夜、じいちゃんとプロ野球中継を見ていたら、裕太から電話がかかって来た。
「裕太、何の用?」
「海の別荘では迷惑かけちゃったからさ。お詫びに、今度は山の別荘でもどうかな?と思ってね。一週間後なんだけど……」
「えっ? 一週間後に、今度は山の別荘? わりい、俺、じいちゃんと修行に行くんだわ。だから無理だな」
「えー、残念だな。春子も麗奈も誘ってるのに……」
「でもな。じいちゃんとの約束の方が先だから……」
「卓弥、その話お受けしなさい!」
突然じいちゃんが割って入った。
「えっ、でも、修行の日と重なってるよ」
「一ツ橋家の山の別荘だろう? あそこは霊山に近い。風呂もきれいだし、料理も
美味い。わしも行く」
「えー? 裕太、なんかじいちゃんも行くって言ってるぞ」
「ああ、お前のじいちゃんなら歓迎するよ。俺の祖父もずいぶん世話になったからな」
と言うわけで、俺はじいちゃんと一緒に裕太の別荘に行くことになった。
駅で裕太と麗奈と春子と待ち合わせて、前回同様、最寄りの駅までは電車で行き、その後は、迎えの車に乗って別荘まで行った。
今度の別荘はログハウス調の外観だが、中は最新式の設備が整っていて高級ホテル並みの造りになっている。
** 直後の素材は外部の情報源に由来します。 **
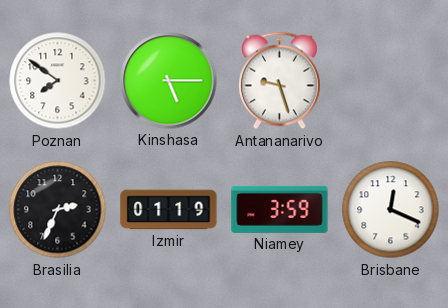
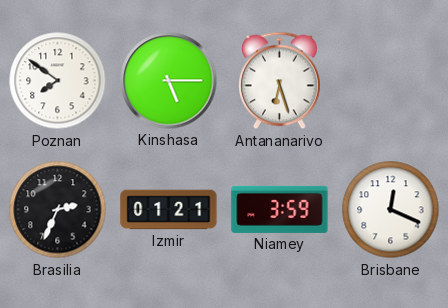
Antananarivo: 9:27 -> 6:27
Izmir: 01:19 -> 01:21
大物俳優や政治家も利用するらしいから、当然と言えば当然なのだが……。
到着した夜は、皆で美味しい料理に舌鼓を打った。
じいちゃんも上機嫌で、料理と一緒にご当地の美味い酒を飲んでいる。
「あー、うまいうまい。久しぶりにこの酒を飲んだわ。わっはっは……」
高校生に混じって年寄りが一人浮くと思っていたのだが、意外と受け入れられている。
「おじいさんはここに来たことがあるんですね。お仕事で来たんですか?」
麗奈が尋ねたので、じいちゃんは昔話を始めた。